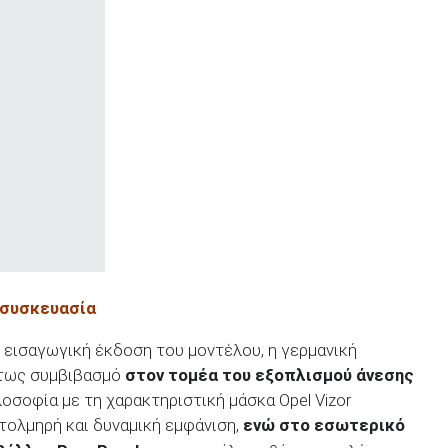
 συσκευασία
ν εισαγωγική έκδοση του μοντέλου, η γερμανική
λύτως συμβιβασμό
στον τομέα του εξοπλισμού άνεσης
λοσοφία με τη χαρακτηριστική μάσκα Opel Vizor
 τολμηρή και δυναμική εμφάνιση,
ενώ στο εσωτερικό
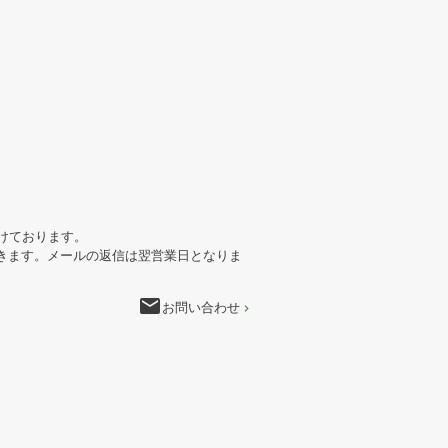
けております。
きます。メールの返信は翌営業日となりま
email
お問い合わせ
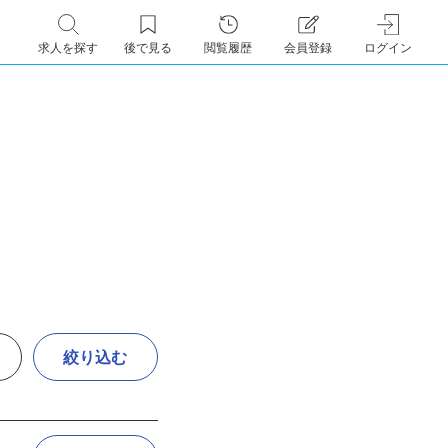
求人を探す
後で見る
閲覧履歴
会員登録
ログイン
絞り込む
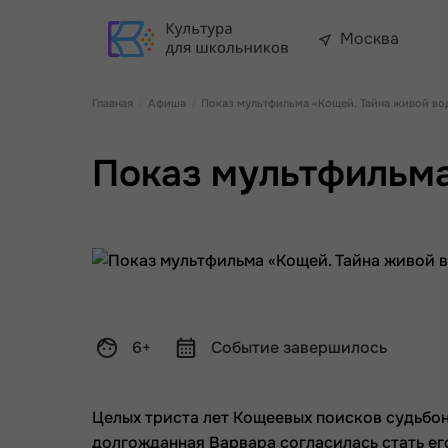
Москва
Главная
Афиша
Показ мультфильма «Кощей. Тайна живой во
Показ мультфильма
6+
Событие завершилось
Целых триста лет Кощеевых поисков судьбо
долгожданная Варвара согласилась стать его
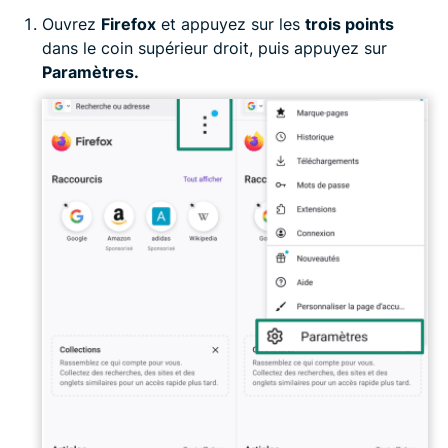
Ouvrez
Firefox
et appuyez sur les
trois points
dans le coin supérieur droit, puis appuyez sur
Paramètres.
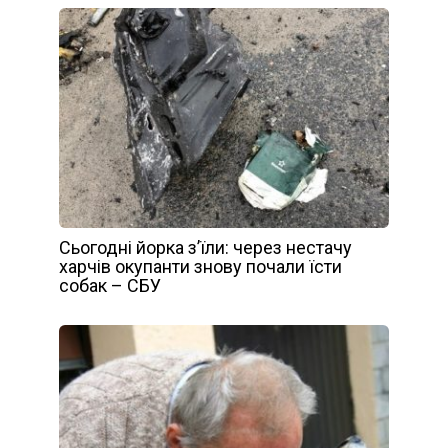
Сьогодні йорка з’їли: через нестачу
харчів окупанти знову почали їсти
собак – СБУ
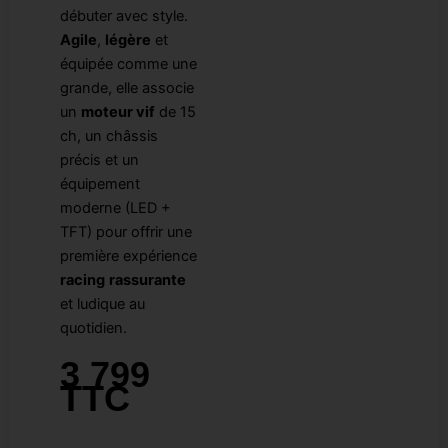
débuter avec style.
Agile
,
légère
et
équipée comme une
grande, elle associe
un
moteur vif
de 15
ch, un châssis
précis et un
équipement
moderne (LED +
TFT) pour offrir une
première expérience
racing
rassurante
et ludique au
quotidien.
3 799
TTC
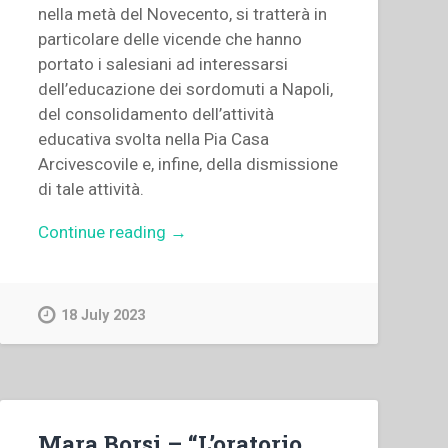
nella metà del Novecento, si tratterà in
particolare delle vicende che hanno
portato i salesiani ad interessarsi
dell’educazione dei sordomuti a Napoli,
del consolidamento dell’attività
educativa svolta nella Pia Casa
Arcivescovile e, infine, della dismissione
di tale attività.
“Francesco
Continue reading
→
Casella
–
I
18 July 2023
Salesiani
e
la
“Pia
Casa
Mara Borsi – “L’oratorio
######
Aim of the exercise >> From the records above, quote word for word only the lines beginning at the line that has "ενώ στο εσωτερικό" and stopping after the line that has "Paramètres.". Omit the pictures.

Task answer >>
ενώ στο εσωτερικό
けております。
きます。メールの返信は翌営業日となりま
email
お問い合わせ
求人を探す
後で見る
閲覧履歴
会員登録
ログイン
絞り込む
Москва
Главная
Афиша
Показ мультфильма «Кощей. Тайна живой во
Показ мультфильма
6+
Событие завершилось
Целых триста лет Кощеевых поисков судьбо
долгожданная Варвара согласилась стать его
Ouvrez
Firefox
et appuyez sur les
trois points
dans le coin supérieur droit, puis appuyez sur
Paramètres.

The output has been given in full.